Question

A block \(B\) is attached to two unstretched springs \(S_1\) and \(S_2\) with spring constants \(k\) and \(4k\) respectively (see the figure I). The other ends are attached to the identical supports \(M_1\) and \(M_2\) which are not fixed to the walls. The springs and supports have negligible masses. There is no friction anywhere. The block \(B\) is displaced towards the wall \(1\) by a small distance \(x\) (see the figure II) and then released. The block returns and moves a maximum distance \(y\) towards the wall \(2\).

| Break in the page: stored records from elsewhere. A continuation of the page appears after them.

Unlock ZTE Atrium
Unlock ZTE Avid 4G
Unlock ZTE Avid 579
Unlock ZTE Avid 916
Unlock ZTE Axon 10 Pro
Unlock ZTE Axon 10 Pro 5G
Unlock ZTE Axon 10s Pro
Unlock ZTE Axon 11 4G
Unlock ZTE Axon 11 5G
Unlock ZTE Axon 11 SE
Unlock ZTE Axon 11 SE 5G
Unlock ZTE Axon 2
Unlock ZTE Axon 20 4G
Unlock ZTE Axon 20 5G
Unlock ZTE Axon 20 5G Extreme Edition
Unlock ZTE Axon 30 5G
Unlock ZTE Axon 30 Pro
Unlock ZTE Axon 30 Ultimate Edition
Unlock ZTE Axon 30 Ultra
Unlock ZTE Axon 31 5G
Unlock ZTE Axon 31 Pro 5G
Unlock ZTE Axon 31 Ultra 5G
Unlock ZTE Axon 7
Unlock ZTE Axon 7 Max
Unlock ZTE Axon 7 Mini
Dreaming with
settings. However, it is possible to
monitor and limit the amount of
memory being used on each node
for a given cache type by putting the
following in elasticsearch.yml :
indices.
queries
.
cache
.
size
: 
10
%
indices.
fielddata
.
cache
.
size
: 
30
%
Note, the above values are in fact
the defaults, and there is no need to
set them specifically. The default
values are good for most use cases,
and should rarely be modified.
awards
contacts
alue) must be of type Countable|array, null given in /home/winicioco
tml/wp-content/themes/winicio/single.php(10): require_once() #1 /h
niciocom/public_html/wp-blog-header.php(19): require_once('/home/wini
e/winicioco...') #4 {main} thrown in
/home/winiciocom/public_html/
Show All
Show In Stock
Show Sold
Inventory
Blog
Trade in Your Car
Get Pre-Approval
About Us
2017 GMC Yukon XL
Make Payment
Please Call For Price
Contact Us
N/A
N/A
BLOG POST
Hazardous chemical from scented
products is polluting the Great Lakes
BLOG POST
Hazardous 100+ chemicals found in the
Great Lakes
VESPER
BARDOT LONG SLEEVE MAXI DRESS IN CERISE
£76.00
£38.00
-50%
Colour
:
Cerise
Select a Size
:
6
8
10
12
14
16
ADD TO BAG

The displacements \(x\) and \(y\) are measured with respect to the equilibrium position of the block \(B\). The ratio \(\dfrac{y}{x}\) is


\( \begin{array}{l} \underset{y}{*} \mid \\ \end{array} \) I

• A. $\frac{1}{4}$
• B. $4$
• C. $\frac{1}{2}$
• D. $2$

Answer 1

The correct option is C $\frac{1}{2}$

Given, Spring constant of spring $S_1=k$ and spring constant of spring $S_2=4k$

Case $1:$ When Block $B$ is moved towards wall $1$ by a distance $x.$

In this case, there will be compression in spring $S_1$ and spring $S_2$ will remain unchanged as it will move with support $M_2$, the same distance $x$ from the mean position of block $B.$
So, energy stored in spring $S_1$ will be $\frac{1}{2}k{x}^2$

Case $2:$ When Block $B$ returns and moves a maximum distance $y$ towards wall $2.$
In this case, there will be compression in spring $S_2$ and spring $S_1$ will move with support $M_1$, the same maximum distance $y$ from the mean position of block $B.$
So, energy stored in spring $S_2$ will be $\frac{1}{2}\left(4k\right)y^2$
By the law of conservation of mechanical energy,
$\frac{1}{2}k{x}^2=\frac{1}{2}\left(4k\right)y^2$
$\Rightarrow \frac{y}{x}=\frac{1}{2}$.
Hence, option $\left(C\right)$ is correct.